**MATERIAL SUPPLIED:**
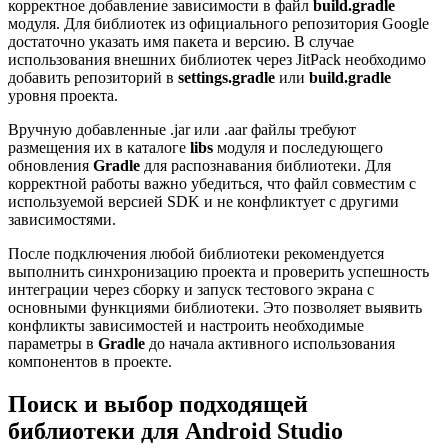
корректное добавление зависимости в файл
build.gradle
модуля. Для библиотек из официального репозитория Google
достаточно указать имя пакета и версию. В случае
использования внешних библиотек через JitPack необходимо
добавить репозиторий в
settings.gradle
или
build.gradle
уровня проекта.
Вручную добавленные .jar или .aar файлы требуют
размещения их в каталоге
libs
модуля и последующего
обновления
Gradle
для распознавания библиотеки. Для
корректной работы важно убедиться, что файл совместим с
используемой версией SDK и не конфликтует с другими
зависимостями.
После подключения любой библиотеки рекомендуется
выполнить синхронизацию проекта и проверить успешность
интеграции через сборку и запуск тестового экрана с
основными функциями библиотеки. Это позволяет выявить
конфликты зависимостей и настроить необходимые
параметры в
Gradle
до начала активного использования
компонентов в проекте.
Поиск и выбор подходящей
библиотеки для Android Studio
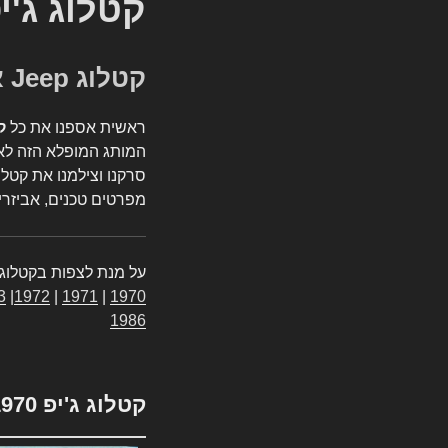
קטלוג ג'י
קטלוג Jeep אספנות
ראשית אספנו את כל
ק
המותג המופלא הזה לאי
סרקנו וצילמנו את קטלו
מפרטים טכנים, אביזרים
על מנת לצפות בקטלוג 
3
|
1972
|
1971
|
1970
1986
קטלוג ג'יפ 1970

**TASK GOAL:** Each record above should come back exactly the same, only without its pictures.

**REPLY TO THE TASK:**
корректное добавление зависимости в файл
build.gradle
модуля. Для библиотек из официального репозитория Google
достаточно указать имя пакета и версию. В случае
использования внешних библиотек через JitPack необходимо
добавить репозиторий в
settings.gradle
или
build.gradle
уровня проекта.
Вручную добавленные .jar или .aar файлы требуют
размещения их в каталоге
libs
модуля и последующего
обновления
Gradle
для распознавания библиотеки. Для
корректной работы важно убедиться, что файл совместим с
используемой версией SDK и не конфликтует с другими
зависимостями.
После подключения любой библиотеки рекомендуется
выполнить синхронизацию проекта и проверить успешность
интеграции через сборку и запуск тестового экрана с
основными функциями библиотеки. Это позволяет выявить
конфликты зависимостей и настроить необходимые
параметры в
Gradle
до начала активного использования
компонентов в проекте.
Поиск и выбор подходящей
библиотеки для Android Studio
קטלוג ג'י
קטלוג Jeep אספנות
ראשית אספנו את כל
ק
המותג המופלא הזה לאי
סרקנו וצילמנו את קטלו
מפרטים טכנים, אביזרים
על מנת לצפות בקטלוג 
3
|
1972
|
1971
|
1970
1986
קטלוג ג'יפ 1970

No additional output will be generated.